Machnęłam ręką w powietrzu, jakbym rzucała lasso. Glenn się roześmiał i pocałował mnie w czubek głowy. Kiedy zmrużyłam oczy, w przytłumionym świetle prawie widziałam mamę pochyloną nade mną.
– Dobranoc, dzieciaku.
Wyszli razem. Wyglądali jak Kubuś z Prosiaczkiem. On szeroki i barczysty, ona drobna i smukła. Glenn zatrzymał się na chwilę, żeby zabrać buty, ale nie puścił jej ręki. Patrzyłam za nimi przez otwory w masce, kiedy szli korytarzem.
Spojrzałam w dół, na własne dłonie. To znaczy na jeden szpon i na jeden komplet czerwonych pobliźnionych palców wystających z uciskowego mankietu.
Cora chciała, żebym otworzyła się na ludzi.

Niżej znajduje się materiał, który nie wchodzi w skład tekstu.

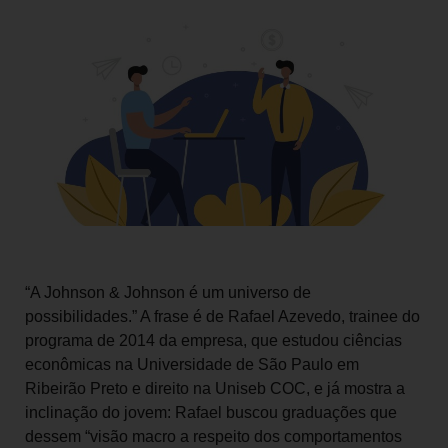
“A Johnson & Johnson é um universo de
possibilidades.” A frase é de Rafael Azevedo, trainee do
programa de 2014 da empresa, que estudou ciências
econômicas na Universidade de São Paulo em
Ribeirão Preto e direito na Uniseb COC, e já mostra a
inclinação do jovem: Rafael buscou graduações que
dessem “visão macro a respeito dos comportamentos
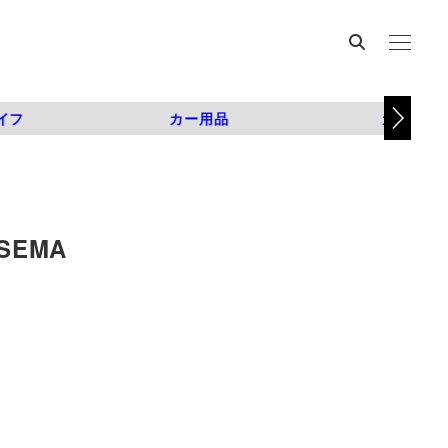
イフ
カー用品
カスタム
SEMA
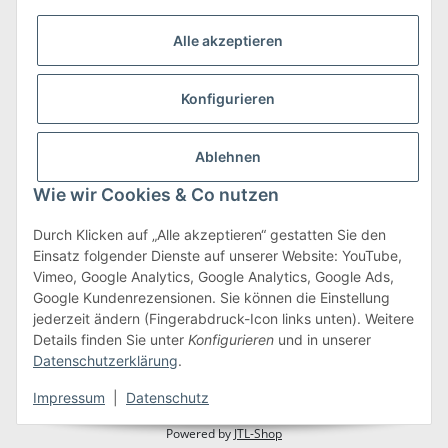
Alle akzeptieren
Konfigurieren
Versand & Retoure
mehr zu Versand & Retoure
Ablehnen
Wie wir Cookies & Co nutzen
Durch Klicken auf „Alle akzeptieren“ gestatten Sie den
Einsatz folgender Dienste auf unserer Website: YouTube,
Gesetzliche Informationen
Vimeo, Google Analytics, Google Analytics, Google Ads,
Google Kundenrezensionen. Sie können die Einstellung
jederzeit ändern (Fingerabdruck-Icon links unten). Weitere
Details finden Sie unter
Konfigurieren
und in unserer
Vertrag widerrufen
Datenschutzerklärung
.
* Alle Preise inkl. gesetzlicher USt., zzgl.
Versand
Impressum
|
Datenschutz
Powered by
JTL-Shop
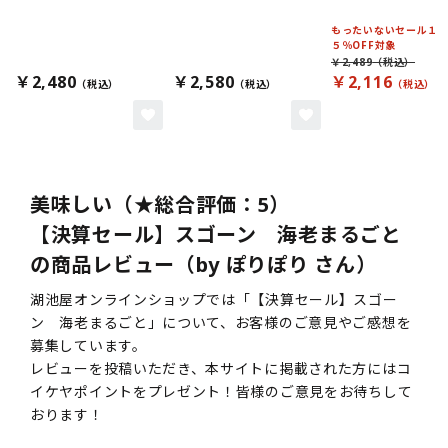
もったいないセール１
５％OFF対象
￥2,489
￥2,480
￥2,580
￥2,116
美味しい（★総合評価：5）
【決算セール】スゴーン 海老まるごと
の商品レビュー（by ぽりぽり さん）
湖池屋オンラインショップでは「【決算セール】スゴー
ン 海老まるごと」について、お客様のご意見やご感想を
募集しています。
レビューを投稿いただき、本サイトに掲載された方にはコ
イケヤポイントをプレゼント！皆様のご意見をお待ちして
おります！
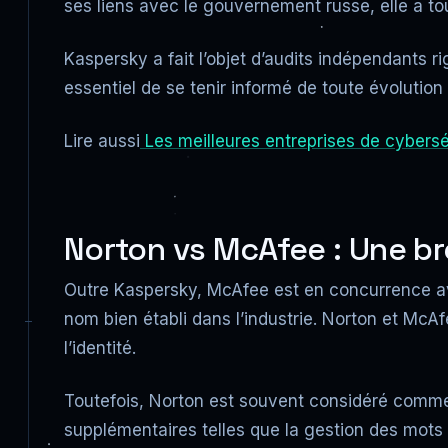
ses liens avec le gouvernement russe, elle a to
Kaspersky a fait l’objet d’audits indépendants rigo
essentiel de se tenir informé de toute évolution
Lire aussi
Les meilleures entreprises de cyberséc
Norton vs McAfee : Une b
Outre Kaspersky, McAfee est en concurrence ave
nom bien établi dans l’industrie. Norton et McA
l’identité.
Toutefois, Norton est souvent considéré comme p
supplémentaires telles que la gestion des mots 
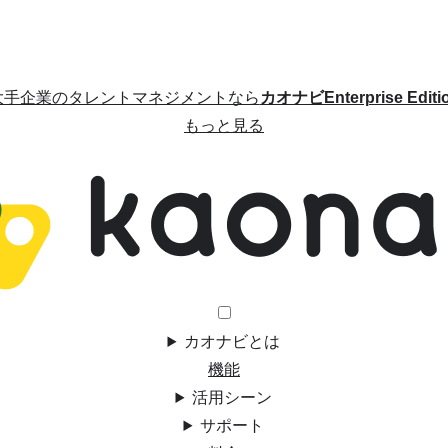
大手企業のタレントマネジメントなら
カオナビEnterprise Editi
もっと見る
カオナビとは
機能
活用シーン
サポート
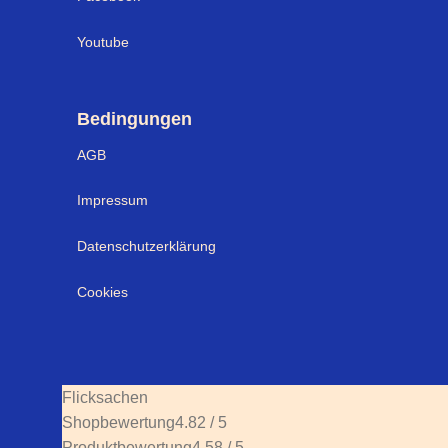
Youtube
Bedingungen
AGB
Impressum
Datenschutzerklärung
Cookies
Flicksachen
Shopbewertung
4.82 / 5
Produktbewertung
4.58 / 5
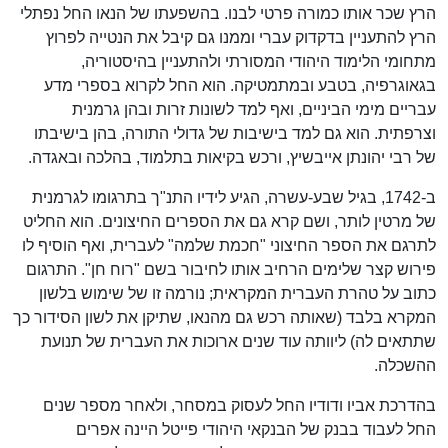
הרץ שכר אותו כמורה פרטי לבנו. בהשפעתו של הנאו החל נפתלי
הרץ להתעניין בדקדוק עברי וממנו גם קיבל את הנטייה לפרוץ
מתחומי הלימוד היהודי המסורתי ולהתעניין בהיסטוריה,
בגאוגרפיה, בטבע ובמתמטיקה. הוא החל לקרוא בספרי מדע
עבריים מימי הביניים, ואף למד לשונות זרות ובהן גרמנית
וצרפתית. הוא גם למד בישיבות של גדולי התורה, בהן בישיבתו
של רבי יהונתן אייבשיץ, ורכש בקיאות בתלמוד, בהלכה ובאגדה.
ב-1742, בגיל שבע-עשרה, הגיע לידיו התנ"ך בתרגומו לגרמנית
של מרטין לותר, ושם קרא גם את הספרים החיצונים. הוא החליט
לתרגם את הספר החיצוני "חכמת שלמה" לעברית, ואף הוסיף לו
פירוש קצר שלימים הרחיב אותו לחיבור בשם "רוח חן". התרגום
כתוב על טהרת העברית המקראית; נורמה זו של שימוש בלשון
המקרא בלבד (שאותה רכש גם מהנאו, שתיקן את לשון הסידור כך
שתתאים לה) ליוותה עוד שנים ארוכות את העברית של תנועת
ההשכלה.
בהדרכת אביו ודודיו החל לעסוק במסחר, ולאחר מספר שנים
החל לעבוד בבנק של הבנקאי היהודי פייטל היינה אפרים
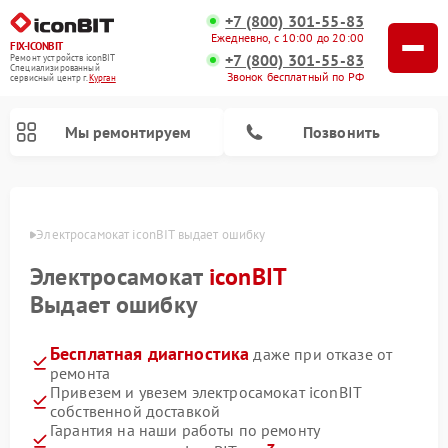
+7 (800) 301-55-83
Ежедневно, с 10:00 до 20:00
FIX-ICONBIT
+7 (800) 301-55-83
Ремонт устройств iconBIT
Специализированный
Звонок бесплатный по РФ
cервисный центр г.
Курган
Мы ремонтируем
Позвонить
ргане
Электросамокат iconBIT выдает ошибку
Электросамокат
iconBIT
Выдает ошибку
Бесплатная диагностика
даже при отказе от
ремонта
Привезем и увезем электросамокат iconBIT
собственной доставкой
Гарантия на наши работы по ремонту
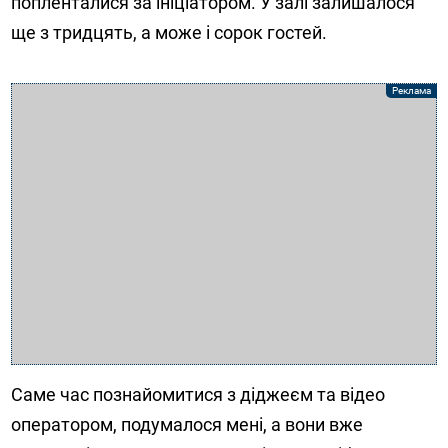
попленталися за ініціатором. У залі залишалося
ще з тридцять, а може і сорок гостей.
Саме час познайомитися з діджеєм та відео
оператором, подумалося мені, а вони вже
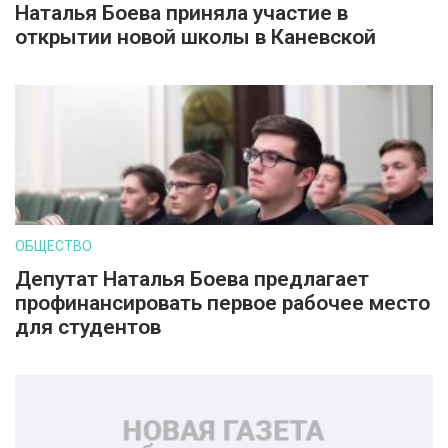
Наталья Боева приняла участие в
открытии новой школы в Каневской
ОБЩЕСТВО
Депутат Наталья Боева предлагает
профинансировать первое рабочее место
для студентов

Problem w tym, że nikt nie pukał. I prawdopodobnie nie zapuka.
Cokolwiek więc szykowała nazajutrz dla mnie szkoła, musiałam być przygotowana.
Kuloodporna.
Zamknęłam oczy, czując ucisk gorsetów i ciężar maski. Zwykle czułam się w nich jak mumia faraona zamknięta w sarkofagu.
Ale tego dnia było mi z tym dobrze.
Sarkofag chronił mnie przed światem.
I miałam wrażenie, że chyba tylko on trzymał mnie jeszcze w kupie.